Since computers started doing it, though, we dismiss it as purely computational.

So it's kind of a dialectic: every time computers' cognitive ability improves somewhat, it can be claimed that it now moves into the area of “thinking” — and at the same time the claim can be instantly dismissed. Because it's not that there's a threshold where cognitive ability emerges as “real thinking” — the threshold is a moving goalpost. It's always the thing beyond what computers can do.

@rysiek BTW, have I already shown you how ChatGPT can be moved to change its mind by the use of Socratic method? 🤔

(It's not reliable, though. Sometimes it works, other times it gets stuck in a very weird cognitive dissonance, claiming things like “A is identical to B, but A is different to B because it is different”.)

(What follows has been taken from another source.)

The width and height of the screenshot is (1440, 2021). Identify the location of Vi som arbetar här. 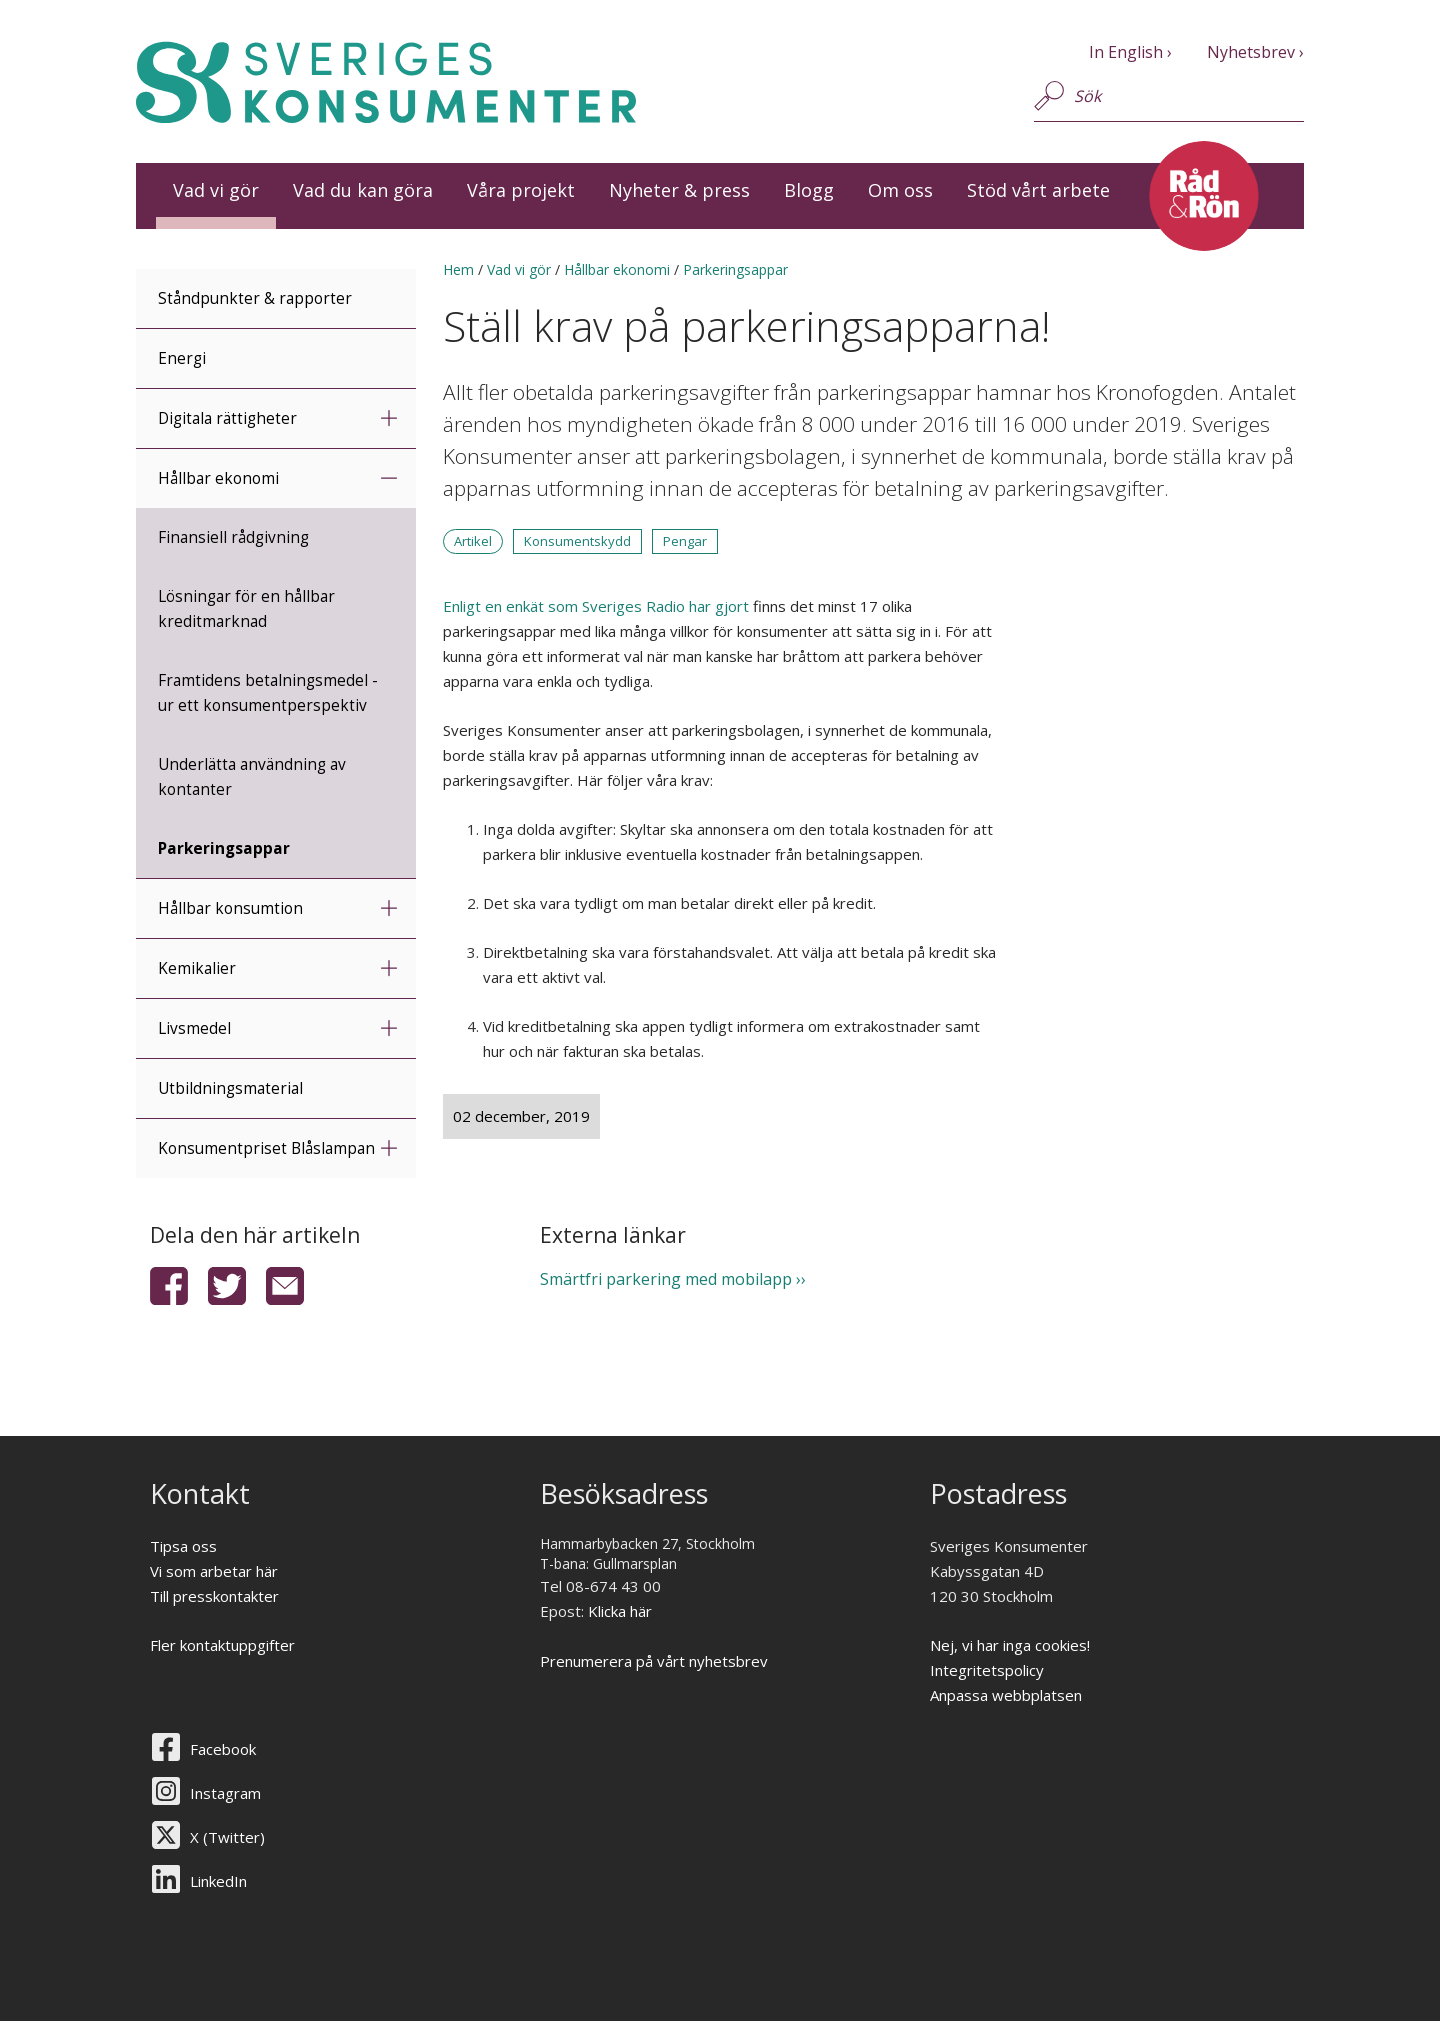 (214, 1571).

(Also, sex/gender topics are good for this, because that's an area where the model has a lot of wrong and easily falsifiable convictions. I haven't tried to falsify a *correct* belief in a same way to change its mind to reach *wrong* conclusions — it might be fun experiment. But then on the other hand — this is also possible with humans.)

@etam @rysiek Yeah - begging the question is one of the best ways I've seen to prove AI thinks.

@rysiek Yeah, ants like, have needs and respond to them based on their environment.

ChatGPT just performs functions. If you leave it alone, it will not do anything. It just performs a command when given a command. It's as much "thinking" as you get when you apply force to a rock and it causes the rock to move.

@rysiek People keep mistaking "it did something I did not expect it to do" to mean that it like, had some unique idea on its own, instead of it just showing the failure of the person to properly anticipate what it was programmed to do.